UFC has had a long and storied relationship with Spike TV since they premiered on the network for 2005’s “The Ultimate Fighter.” As their deal with Spike nears its end, even UFC President Dana White has dropped hints about the proposition of the UFC starting their own network. According to several sources, negotiations with the network “came to a halt after the organization proposed a significant increase in their annual payment, from $170 million to $325 million a year.”
The New York Times reports that Comcast has opened discussions to sell controlling interest of the G4 cable channel to the UFC.
According to the report:
Representatives for Comcast, G4 and Ultimate Fighting Championship declined to comment Wednesday. Two of the people with knowledge of the NBC-Universal talks said that Ultimate Fighting Championship, which is privately held, could take ownership of 60 percent or more of G4, which is one of the lowest-rated cable channels in Comcast’s portfolio. Its intended audience of men ages 18 to 34 overlaps well with Ultimate Fighting Championship’s audience on Spike, a unit of Viacom, which has carried a fighting reality show for the last six years.

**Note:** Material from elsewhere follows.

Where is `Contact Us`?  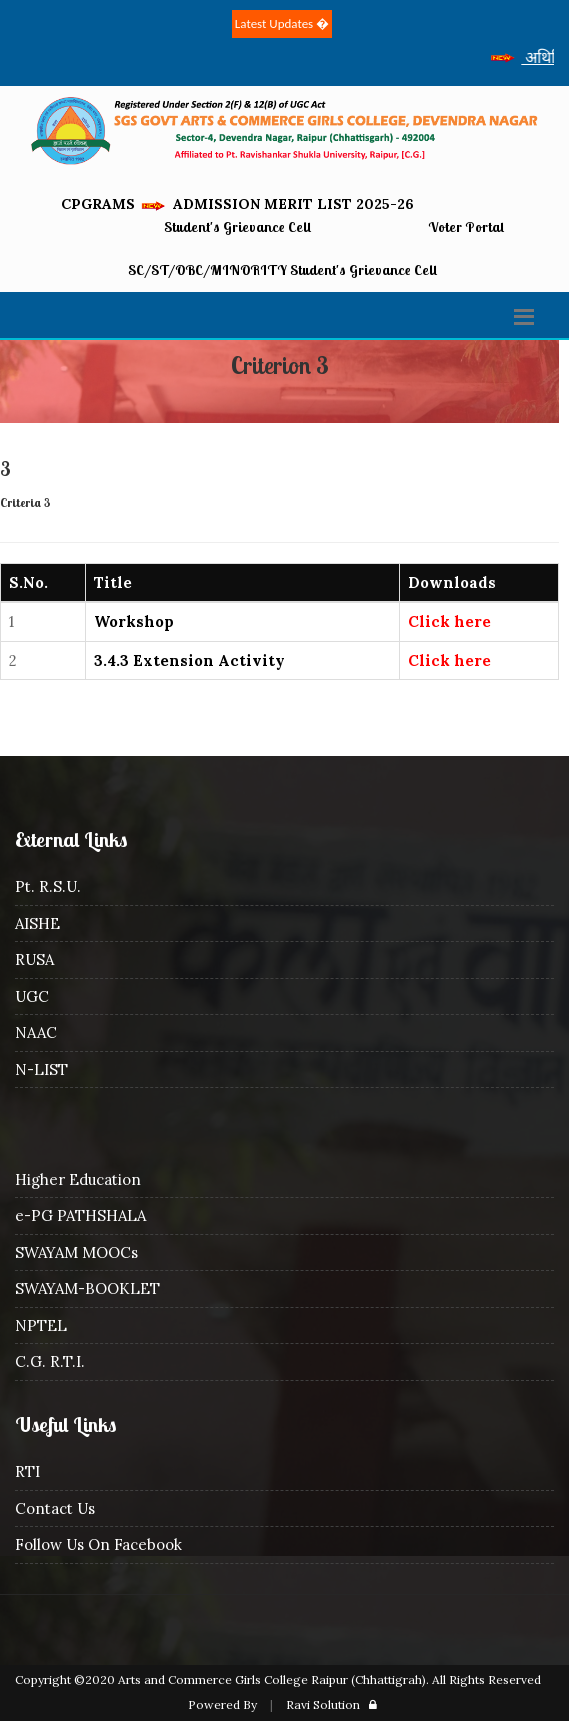 Contact Us is located at coordinates (55, 1508).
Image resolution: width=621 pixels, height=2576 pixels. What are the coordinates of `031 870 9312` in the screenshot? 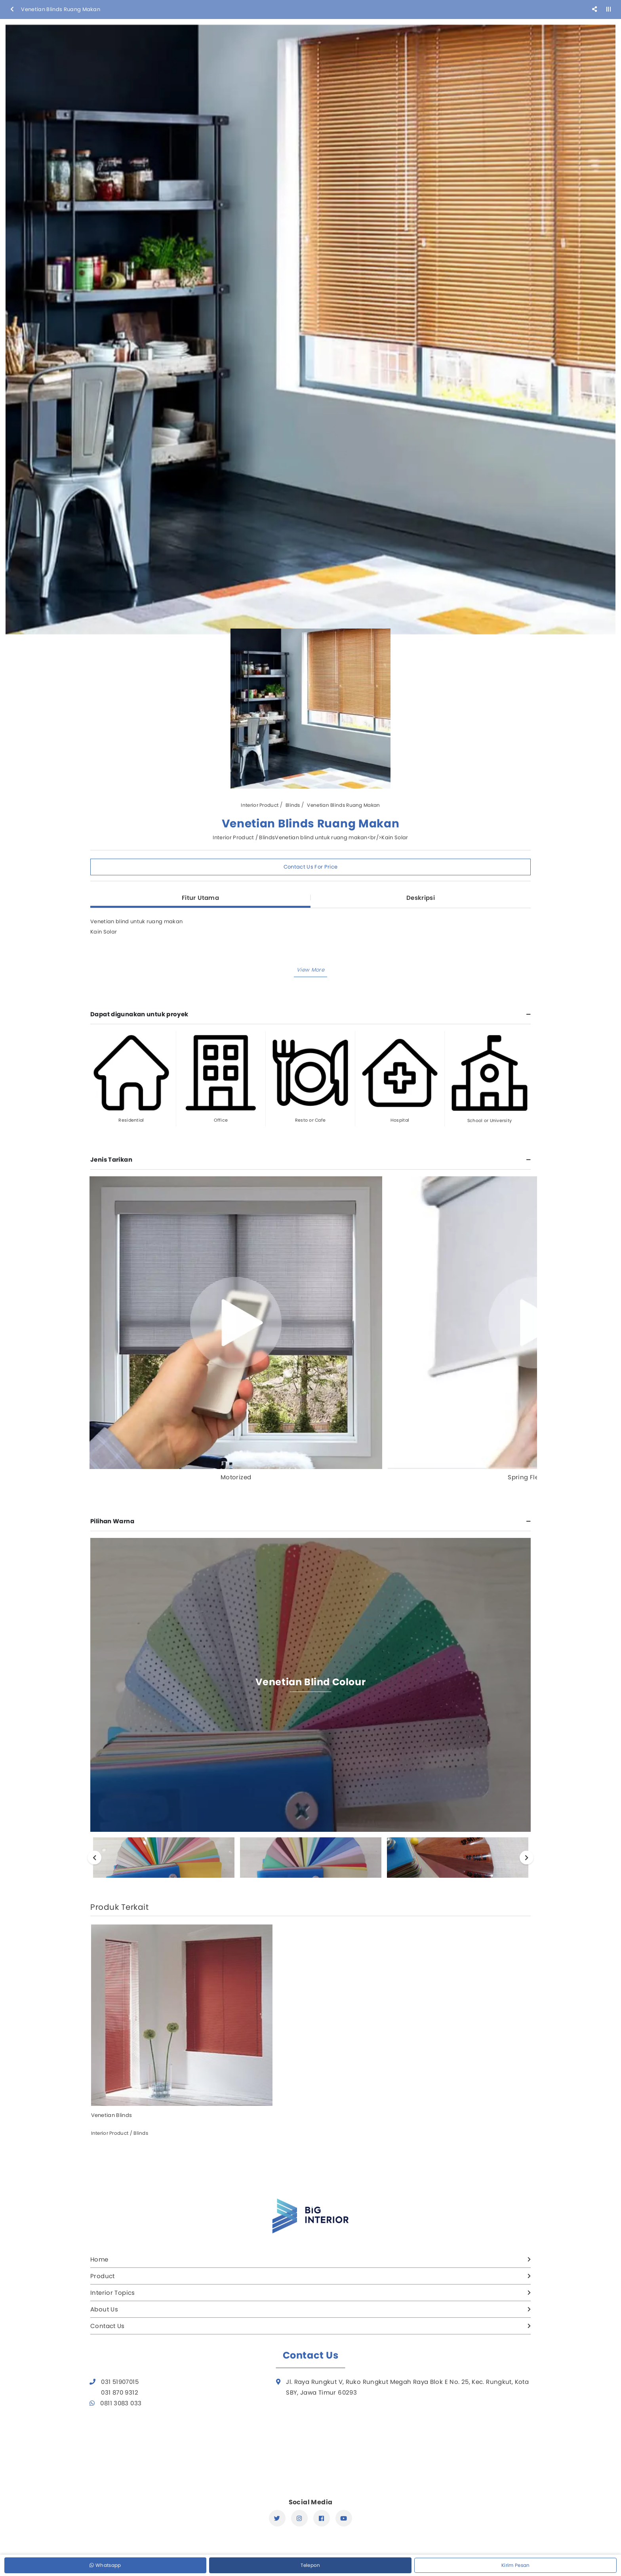 It's located at (119, 2392).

UFC and NBC Universal representatives were said to have met on Wednesday in New York, and the deal that was rumored to have been discussion was that UFC would purchase a 60 percent ownership of G4. The channel was removed from DirectTV’s lineup in November and remains one of Comcast’s lowest-performing. There is potential that UFC could see specials being aired on NBC or the rebranded Versus/NBC Sports with the deal.